Just a few weeks ago, I found in my inbox an e-mail from Apple announcing the upcoming release of its iPad. Intrigued by Apple’s description of the product as a “magical and revolutionary device” (I defy anyone to resist those adjectives in combination), I clicked on the embedded link and found myself in the midst of a relatively tasteful and incredibly well-produced promotional video. Engrossing as the video was, I couldn’t keep myself from responding to a prediction made by one of the several executives featured in the video: “[The iPad]’s going to change the way we do the things we do every day.”
In our very forward-looking age, it’s easy to forget that, for the greater part of its written history, poetry has been a backward-looking medium.
While it’s impossible to know exactly what the literary architectures of his forbears were, it’s interesting to note that even Homer, the Western canon’s Adam, focuses squarely on already four hundred year-old events. (This is no less true of Hesiod, whose Theogony reads rather like the Greek equivalent of Genesis, but his is a less palpable influence on later writers.) The Tragedians were awash in Homeric storylines, and their originality generally stems not from outright invention but from sly revisions and magnifications of the dramas contained in received, i.e., Homeric myths. The Greek lyric tradition was less overtly Homeric (and is admittedly more concerned with individual subjectivity), but it is consistently responsive to its literary-mythological inheritance, at least until the Roman Period (ca. 30 BCE). The Romans themselves, of course, imitated their Greek predecessors: Virgil/Homer, Horace/Pindar, Catullus/Sappho, and Ovid, who seems to have been unwilling to choose just one. Despite notable compositions in the ‘vulgar’ tongue, the Medieval poets were predominately Latinists (Dante, Boccaccio, Petrarch, e.g.), while the Troubadours were adapting (often perhaps unwittingly) the Arabic tradition that was being sung up the continent from Spain.

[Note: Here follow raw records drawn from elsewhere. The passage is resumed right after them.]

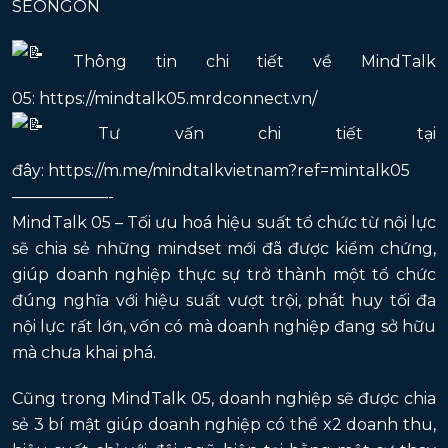
SEONGON
Thông tin chi tiết về MindTalk
05:
https://mindtalk05.mrdconnect.vn/
Tư vấn chi tiết tại
đây:
https://m.me/mindtalkvietnam?ref=mintalk05
——————-
MindTalk 05 – Tối ưu hoá hiệu suất tổ chức từ nội lực
sẽ chia sẻ những mindset mới đã được kiểm chứng,
giúp doanh nghiệp thực sự trở thành một tổ chức
đúng nghĩa với hiệu suất vượt trội, phát huy tối đa
nội lực rất lớn, vốn có mà doanh nghiệp đang sở hữu
mà chưa khai phá.
Cũng trong MindTalk 05, doanh nghiệp sẽ được chia
sẻ 3 bí mật giúp doanh nghiệp có thể x2 doanh thu,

When we finally arrive at the English tradition, Chaucer is almost equal parts translator and originator. (Translation is by definition a retrospective enterprise, as it deals exclusively with preexisting literature.) Piers Plowman, The Pearl, and Gawain, moreover, all derive stylistically from the alliterative Anglo-Saxon tradition; the two former are clearly modeled on allegorical precedents (Boethius, e.g.), whereas the author of Gawain has his hand very obviously in the pocket of the Arthurian romances (and authors like Chretien De Troyes). Spenser follows “all the antique Poets historicall”; Surrey and Wyatt are translating Petrarch; Shakespeare almost always writes from an identifiable source; Jonson is a Classicist; Milton, a Latinist; Donne and Herbert are born of Petrarch and the Bible; Dryden and Pope are explicitly engaged with antiquity. When we reach the Romantics, who undoubtedly constitute something of a pivot toward both modernity and individual invention (and from whom so much of our orientation toward originality derives), we find that even they are often looking over their shoulders: Blake and Wordsworth (of The Prelude at least) at Milton; Shelley at Hellas; Byron at Dryden and Pope; and Keats at Homer and “the English Poets.”
As usual, I'm afraid, I've taken a long route toward a simple point (and have of course oversimplified along the way): that, until the 19th century or so, poetry's lifeblood was not innovation per se--which isn't to deny that innovation took place--but renovation. It may seem to be merely a semantic difference, but I think it's more than that; specifically, I'd argue that the distance between innovation and renovation is the distance between originality of kind and originality of treatment. Although the fire of genius was often fed by the sparks of an inevitable friction, our greatest poets were generally writing within the constraints they inherited from their literary ancestry. Their objective was not to make way for the future (to "change the way we do the things we do every day"), but to embed the present in the past, and vice versa. Not unlike the motion of terza rima (ABABCBCDC), every movement forward was part and parcel of a movement back.